The Last Sentence

The Last Sentence, Jesper Christensen, Torgny Segerstedt It was troubling to view Swedish director Jan Troell’s 2012 film (trailer) based on the experience of crusading journalist Torgny Segerstedt, so soon after the recent tragic events in Paris. Segerstedt was editor-in-chief of one of Sweden’s leading newspapers, and between 1933 when Hitler came to power and his own death in 1945, Segerstedt was a fierce opponent of Naziism, even though much of Sweden’s leadership, including the king, was determined to remain neutral and out of the war. The struggle for journalists’ right—some would say duty—to speak out despite risks to themselves and others has not ended.
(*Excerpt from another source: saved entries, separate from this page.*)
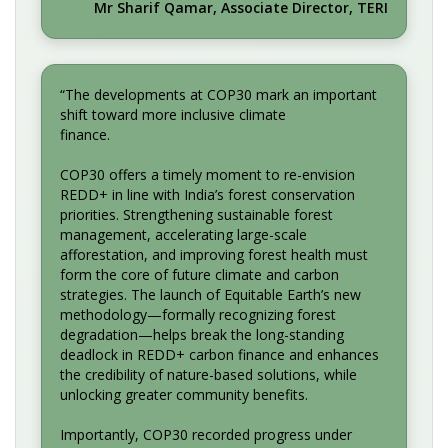
Mr Sharif Qamar, Associate Director, TERI
“The developments at COP30 mark an important
shift toward more inclusive climate
finance.
COP30 offers a timely moment to re-envision
REDD+ in line with India’s forest conservation
priorities. Strengthening sustainable forest
management, accelerating large-scale
afforestation, and improving forest health must
form the core of future climate and carbon
strategies. The launch of Equitable Earth’s new
methodology—formally recognizing forest
degradation—helps break the long-standing
deadlock in REDD+ carbon finance and enhances
the credibility of nature-based solutions, while
unlocking greater community benefits.
Importantly, COP30 recorded progress under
Beautifully played by Jesper Christensen, Segerstedt left himself open to criticism and to the devaluing of his motivations by his long affair with a Jewish woman, wife of his publisher. Hollywood’s crusading journalists are noble and flawless (think All the President’s Men), their presumed moral authority overshadowing any rough spots in their personalities, whereas Segerstedt’s uncompromising character is pompous at times and unpleasant at others, he basks in his celebrity, and he’s downright cruel to his wife. “Easy to admire, but very hard to like,” said RogerEbert.com reviewer Glenn Kenny. Truth told, he loves his dogs best.
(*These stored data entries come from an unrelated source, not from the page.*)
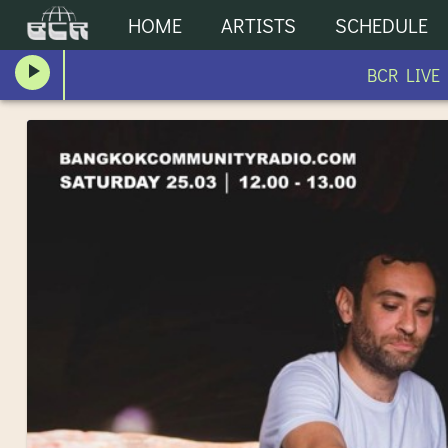
HOME
ARTISTS
SCHEDULE
BCR LIVE EV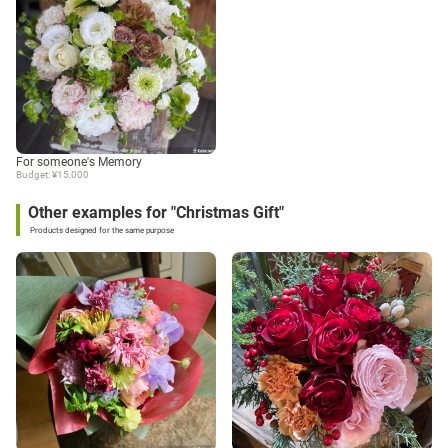
For someone's Memory
Budget: ¥15,000
Other examples for "Christmas Gift"
Products designed for the same purpose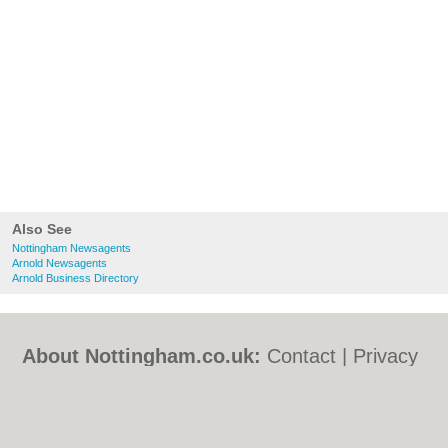
Also See
Nottingham Newsagents
Arnold Newsagents
Arnold Business Directory
About Nottingham.co.uk:
Contact
|
Privacy
Policy
|
Cookie Policy
|
Revoke cookie/ad
consent |
Terms of Use
|
Community
Guidelines
|
FAQs
|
Producing this film in black and white may have symbolic significance or may be just the preferred Scandinavian style—the film is Swedish, after all. In another Bergman-like touch, Segerstedt sees and converses with the black-clad ghosts of his mother and other women. Slow-moving, like the clear stream (of words?) against which the opening and closing credits appear, there is only a fleeting soundtrack to support the action.

The film left me with a lot of unanswered questions. What happened with his writing? When the authorities demanded that a particular edition not be distributed because of its anti-Nazi editorial (which suggests they had imposed some censorship regime), Segerstedt printed it with a big white space where the editorial would have been. Nice. But we never learn whether he was allowed to continue writing after that (or how he was stopped) until a scene that takes place years later. How did the war affect the Swedish people? There’s little hint of that, beyond putting up blackout curtains. It seems they had electricity, they had food, petrol, champagne at New Year’s. It’s primarily the awareness of Nazi behavior that the viewer brings to the film that explains and justifies both Segerstedt’s simmering outrage and his country’s policy of appeasement. He and his mistress both have suicide plans, if it came to that, but in the absence of any tangible, on-screen threat, their preparations seem self-dramatizing and almost childish.

Segerstedt in a sense provides his own epitaph, which is also the Swedish title of the movie—“Judgment on the Dead”— based on a line from a famous Old Norse poem, which says the judgment on the dead is everlasting. History’s judgment on Segerstedt would be that he was of course right about the Nazis. And if, as the King believed, it would have been his fault if the Germans invaded the country, he would have been among the first to die. NPR’s Ella Taylor called the film “A richly detailed portrait of a great man riddled with flaws and undone by adulation.” Rotten Tomatoes critics rating 76%, audience score 44%.